Hi Rob,
On 12/05/26 11:45, Rob Herring wrote:
On Tue, May 5, 2026 at 1:46 PM Maíra Canal <[email protected]> wrote:
Hi Rob,
Thanks for the review Maíra!
On 06/03/26 13:36, Rob Herring (Arm) wrote:
The Arm Ethos-U NPUs have a PMU with performance counters. The PMU h/w
supports up to 4 (U65) or 8 (U85) counters which can be programmed for
different events. There is also a dedicated cycle counter.
The ABI and implementation are copied from the V3D driver. The main
I'm planning to send a series fixing some perfmon locking issues in the
V3D driver later this week. But, to give you a brief summary of the main
issues:
1. The active perfmon is not protected against races (run_job() vs.
IOCTLs).
2. ethosu_switch_perfmon() only starts/stops the perfmon in run_job().
This means that if nothing is further queued up, a perfmon will never
actually be stopped.
For ethosu, other than idle and cycle counts, nothing else counts when
a job is done. Idle is just the time from enabling the counter to
start a job and then from the job stopping to reading the counters.
IOW, the idle count while a job is running is 0 and
idle+active=cycles.
More comments inline:
difference in the ABI is there is no query API for the the event list.
The events differ between the U65 and U85, so the events lists are
maintained in userspace along with other differences between the U65 and
U85.
The cycle counter is always enabled when the PMU is enabled.

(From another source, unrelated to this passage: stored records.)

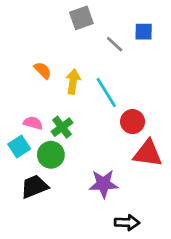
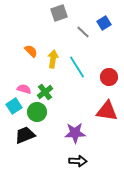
blue square: (144, 32) -> (104, 23), turned -32
red circle: (133, 122) -> (109, 77), moved
black arrow: (127, 223) -> (78, 161), moved

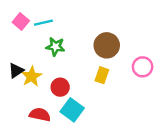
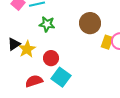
yellow rectangle: (102, 75) -> (107, 42), moved
red semicircle: (40, 115) -> (34, 81), turned -30

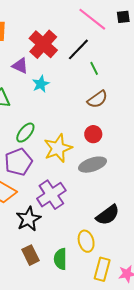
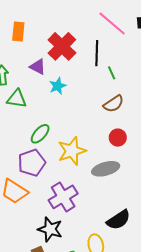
black line: (78, 49) -> (97, 53), turned -45
red circle: (93, 134) -> (118, 138), moved
black star: (28, 219) -> (50, 229), moved, turned -30

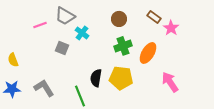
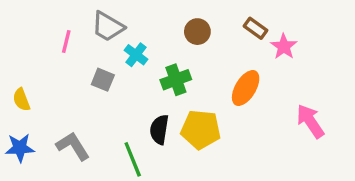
pink line: (40, 25) -> (66, 42), turned -56
green cross: (123, 46) -> (176, 80), moved
pink arrow: (170, 82) -> (310, 121), moved

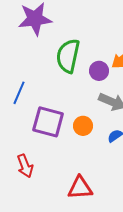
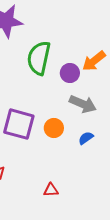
red triangle: (80, 188) -> (51, 190), size x0.6

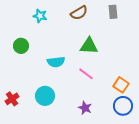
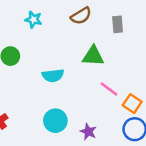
gray rectangle: (113, 12) -> (118, 24), moved
pink line: (86, 74) -> (109, 89), moved
cyan circle: (45, 96) -> (55, 121), moved

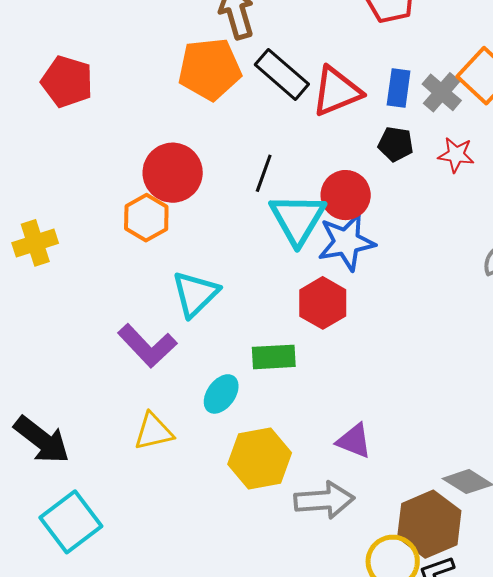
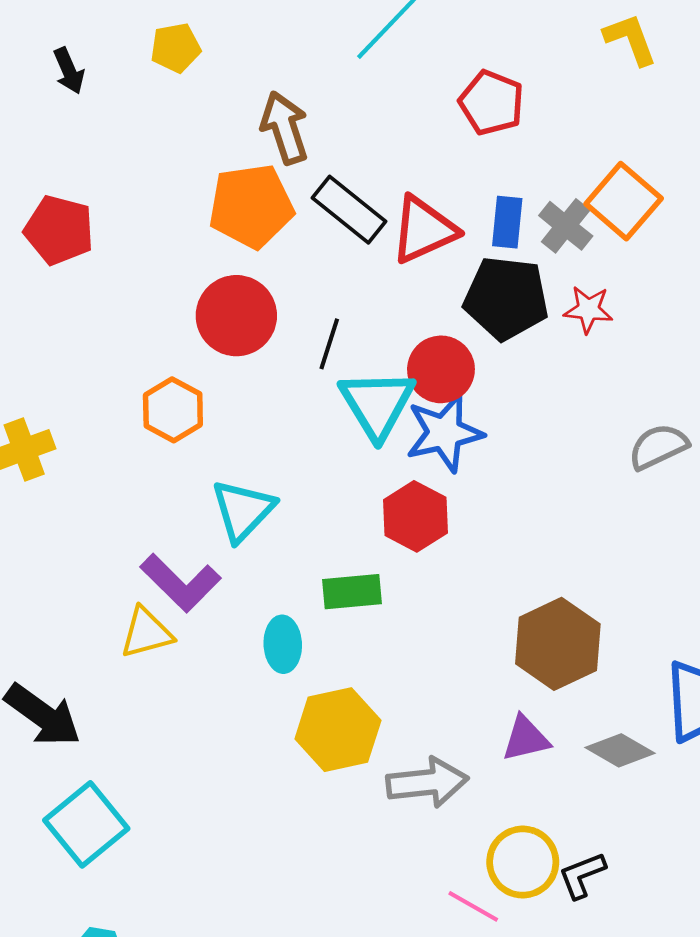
black pentagon: (396, 144) -> (506, 298), size x1.8
red circle: (173, 173) -> (236, 316), moved
cyan ellipse: (221, 394) -> (283, 644), turned -36
yellow triangle: (154, 432) -> (146, 633), moved
purple triangle: (354, 441) -> (526, 738), moved, turned -33
brown hexagon: (429, 524) -> (558, 644), moved

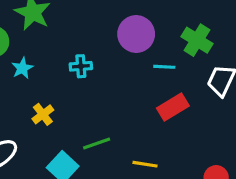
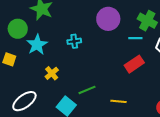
cyan line: (164, 67) -> (135, 38), moved
cyan star: (22, 68) -> (37, 45), size x1.5

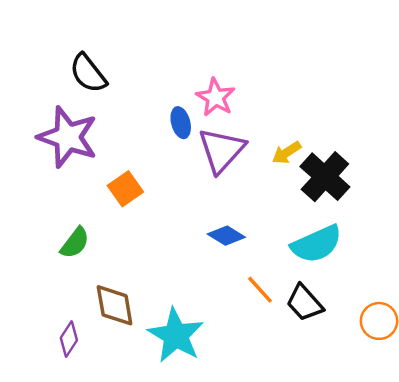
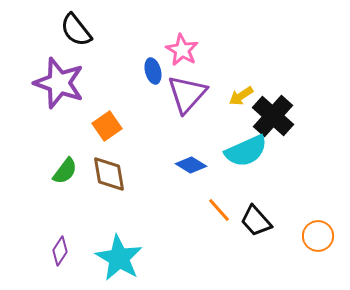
cyan semicircle: (317, 244) -> (246, 151), moved
brown diamond: (115, 305) -> (109, 174), moved
cyan star: (176, 335) -> (119, 258), moved

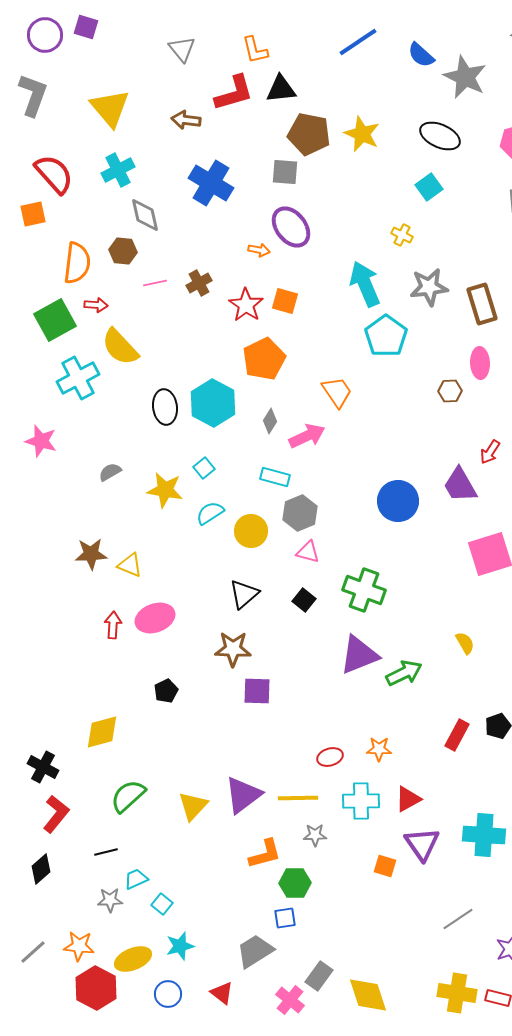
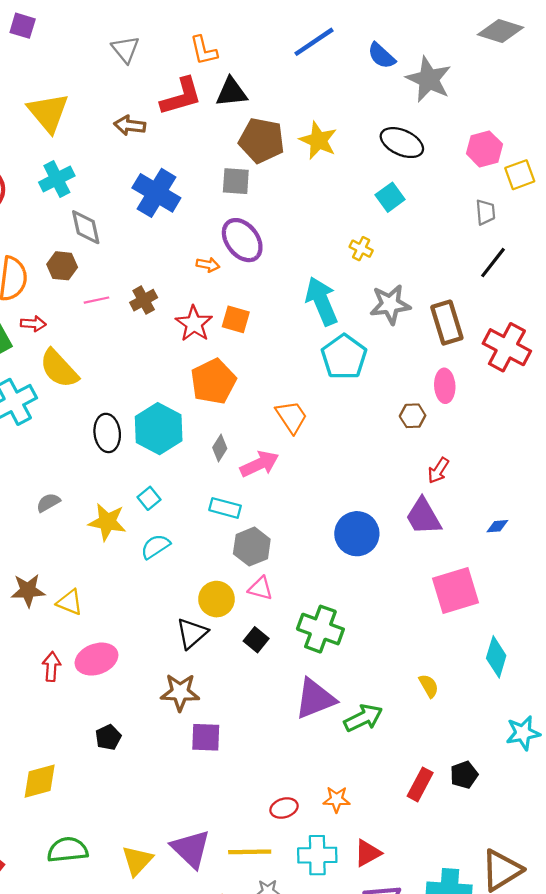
red arrow: (490, 452) -> (438, 470), moved
yellow circle: (251, 531) -> (216, 599), moved
purple triangle: (243, 795) -> (191, 849), turned -39
green semicircle: (128, 796) -> (68, 850), turned 36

When the
user requests N events, reading the counters will return the N events
plus the cycle counter.
Signed-off-by: Rob Herring (Arm) <[email protected]>
---
MR for mesa with initial support is here:
https://gitlab.freedesktop.org/mesa/mesa/-/merge_requests/40269
drivers/accel/ethosu/Makefile | 2 +-
drivers/accel/ethosu/ethosu_device.h | 21 ++
drivers/accel/ethosu/ethosu_drv.c | 17 +-
drivers/accel/ethosu/ethosu_drv.h | 62 ++++++
drivers/accel/ethosu/ethosu_job.c | 35 +++-
drivers/accel/ethosu/ethosu_job.h | 2 +
drivers/accel/ethosu/ethosu_perfmon.c | 282 ++++++++++++++++++++++++++
include/uapi/drm/ethosu_accel.h | 59 +++++-
8 files changed, 469 insertions(+), 11 deletions(-)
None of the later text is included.